**Your assignment:** Keep the images out while you set down the data exactly.

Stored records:
——

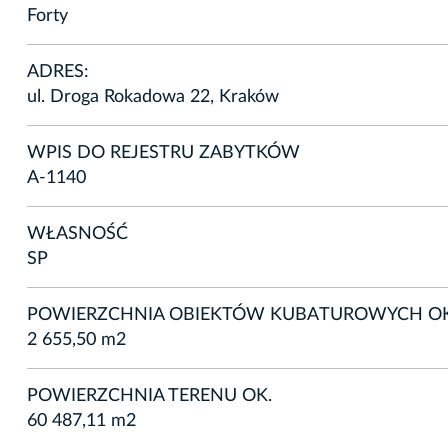
Forty
ADRES:
ul. Droga Rokadowa 22, Kraków
WPIS DO REJESTRU ZABYTKÓW
A-1140
WŁASNOŚĆ
SP
POWIERZCHNIA OBIEKTÓW KUBATUROWYCH OK
2 655,50 m2
POWIERZCHNIA TERENU OK.
60 487,11 m2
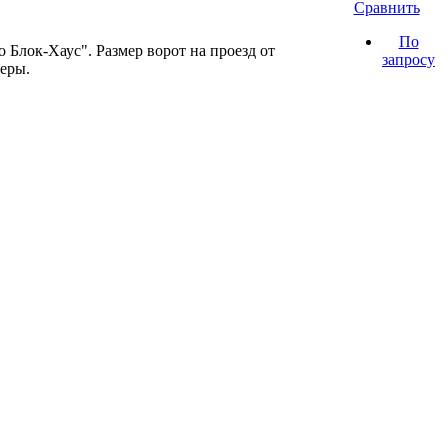
Сравнить
По
Блок-Хаус". Размер ворот на проезд от
запросу
еры.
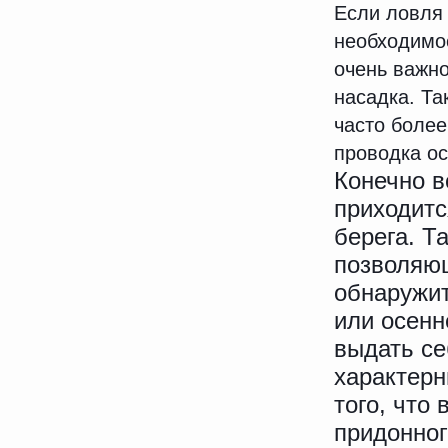
Если ловля 
необходимос
очень важн
насадка. Та
часто более
проводка ос
Конечно в
приходитс
берега. Т
позволяющ
обнаружит
или осенн
выдать с
характерн
того, что
придонног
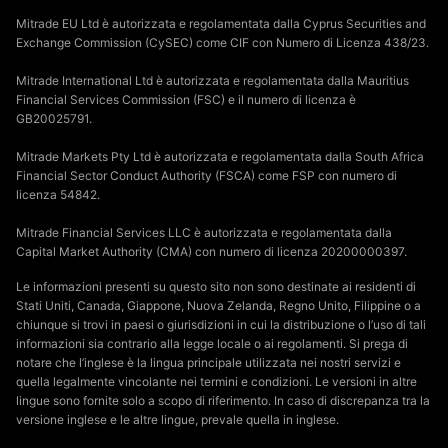
Mitrade EU Ltd è autorizzata e regolamentata dalla Cyprus Securities and
Exchange Commission (CySEC) come CIF con Numero di Licenza 438/23.
Mitrade International Ltd è autorizzata e regolamentata dalla Mauritius
Financial Services Commission (FSC) e il numero di licenza è
GB20025791.
Mitrade Markets Pty Ltd è autorizzata e regolamentata dalla South Africa
Financial Sector Conduct Authority (FSCA) come FSP con numero di
licenza 54842.
Mitrade Financial Services LLC è autorizzata e regolamentata dalla
Capital Market Authority (CMA) con numero di licenza 20200000397.
Le informazioni presenti su questo sito non sono destinate ai residenti di
Stati Uniti, Canada, Giappone, Nuova Zelanda, Regno Unito, Filippine o a
chiunque si trovi in paesi o giurisdizioni in cui la distribuzione o l’uso di tali
informazioni sia contrario alla legge locale o ai regolamenti. Si prega di
notare che l’inglese è la lingua principale utilizzata nei nostri servizi e
quella legalmente vincolante nei termini e condizioni. Le versioni in altre
lingue sono fornite solo a scopo di riferimento. In caso di discrepanza tra la
versione inglese e le altre lingue, prevale quella in inglese.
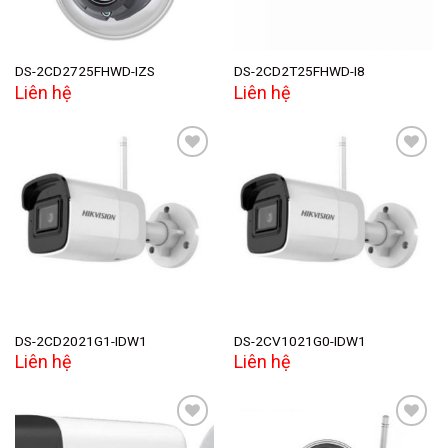
DS-2CD2725FHWD-IZS
DS-2CD2T25FHWD-I8
Liên hệ
Liên hệ
Add to
Add to
wishlist
wishlist
DS-2CD2021G1-IDW1
DS-2CV1021G0-IDW1
Liên hệ
Liên hệ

——

**Completed exercise:**
Forty
ADRES:
ul. Droga Rokadowa 22, Kraków
WPIS DO REJESTRU ZABYTKÓW
A-1140
WŁASNOŚĆ
SP
POWIERZCHNIA OBIEKTÓW KUBATUROWYCH OK
2 655,50 m2
POWIERZCHNIA TERENU OK.
60 487,11 m2
Сравнить
По
Блок-Хаус". Размер ворот на проезд от
запросу
еры.
Если ловля 
необходимос
очень важн
насадка. Та
часто более
проводка ос
Конечно в
приходитс
берега. Т
позволяющ
обнаружит
или осенн
выдать с
характерн
того, что
придонног
Mitrade EU Ltd è autorizzata e regolamentata dalla Cyprus Securities and
Exchange Commission (CySEC) come CIF con Numero di Licenza 438/23.
Mitrade International Ltd è autorizzata e regolamentata dalla Mauritius
Financial Services Commission (FSC) e il numero di licenza è
GB20025791.
Mitrade Markets Pty Ltd è autorizzata e regolamentata dalla South Africa
Financial Sector Conduct Authority (FSCA) come FSP con numero di
licenza 54842.
Mitrade Financial Services LLC è autorizzata e regolamentata dalla
Capital Market Authority (CMA) con numero di licenza 20200000397.
Le informazioni presenti su questo sito non sono destinate ai residenti di
Stati Uniti, Canada, Giappone, Nuova Zelanda, Regno Unito, Filippine o a
chiunque si trovi in paesi o giurisdizioni in cui la distribuzione o l’uso di tali
informazioni sia contrario alla legge locale o ai regolamenti. Si prega di
notare che l’inglese è la lingua principale utilizzata nei nostri servizi e
quella legalmente vincolante nei termini e condizioni. Le versioni in altre
lingue sono fornite solo a scopo di riferimento. In caso di discrepanza tra la
versione inglese e le altre lingue, prevale quella in inglese.
DS-2CD2725FHWD-IZS
DS-2CD2T25FHWD-I8
Liên hệ
Liên hệ
Add to
Add to
wishlist
wishlist
DS-2CD2021G1-IDW1
DS-2CV1021G0-IDW1
Liên hệ
Liên hệ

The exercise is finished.